=== Begin Enclosure ===

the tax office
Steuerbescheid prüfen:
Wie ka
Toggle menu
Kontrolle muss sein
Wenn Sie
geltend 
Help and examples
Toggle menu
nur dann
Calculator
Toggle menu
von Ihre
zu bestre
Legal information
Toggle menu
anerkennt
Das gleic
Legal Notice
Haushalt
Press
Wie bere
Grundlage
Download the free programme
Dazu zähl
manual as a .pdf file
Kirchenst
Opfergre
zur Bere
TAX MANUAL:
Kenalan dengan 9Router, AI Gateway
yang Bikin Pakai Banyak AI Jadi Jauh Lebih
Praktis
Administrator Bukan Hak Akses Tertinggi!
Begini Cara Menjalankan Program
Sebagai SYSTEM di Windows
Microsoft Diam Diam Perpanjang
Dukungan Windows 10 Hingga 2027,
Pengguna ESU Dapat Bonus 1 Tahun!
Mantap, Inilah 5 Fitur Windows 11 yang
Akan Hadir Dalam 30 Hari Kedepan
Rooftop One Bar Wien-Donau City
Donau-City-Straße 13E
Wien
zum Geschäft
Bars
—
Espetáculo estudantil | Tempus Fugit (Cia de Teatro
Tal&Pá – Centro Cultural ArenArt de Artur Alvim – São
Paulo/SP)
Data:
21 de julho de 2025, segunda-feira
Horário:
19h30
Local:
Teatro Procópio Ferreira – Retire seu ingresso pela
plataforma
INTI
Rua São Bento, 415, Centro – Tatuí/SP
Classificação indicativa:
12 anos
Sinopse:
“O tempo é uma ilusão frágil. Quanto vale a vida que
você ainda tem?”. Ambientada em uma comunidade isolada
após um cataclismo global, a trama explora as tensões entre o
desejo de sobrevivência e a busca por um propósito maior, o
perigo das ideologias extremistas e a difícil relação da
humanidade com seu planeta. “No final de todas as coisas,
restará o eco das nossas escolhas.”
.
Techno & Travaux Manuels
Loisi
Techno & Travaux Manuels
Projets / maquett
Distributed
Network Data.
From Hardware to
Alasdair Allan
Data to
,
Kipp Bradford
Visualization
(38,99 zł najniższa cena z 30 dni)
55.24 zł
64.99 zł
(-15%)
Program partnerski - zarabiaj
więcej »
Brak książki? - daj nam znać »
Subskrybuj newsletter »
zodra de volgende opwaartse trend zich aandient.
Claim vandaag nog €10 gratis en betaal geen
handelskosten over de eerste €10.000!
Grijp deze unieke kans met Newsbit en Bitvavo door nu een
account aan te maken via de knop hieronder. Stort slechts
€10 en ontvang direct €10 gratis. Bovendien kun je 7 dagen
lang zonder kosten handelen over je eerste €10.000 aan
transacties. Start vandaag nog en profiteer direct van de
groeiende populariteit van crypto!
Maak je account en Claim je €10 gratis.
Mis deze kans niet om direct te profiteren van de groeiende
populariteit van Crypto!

=== End Enclosure ===

[Work order] Which lines of the entries above contain the word "City"? Copy each of them.

[Task output]
Rooftop One Bar Wien-Donau City
Donau-City-Straße 13E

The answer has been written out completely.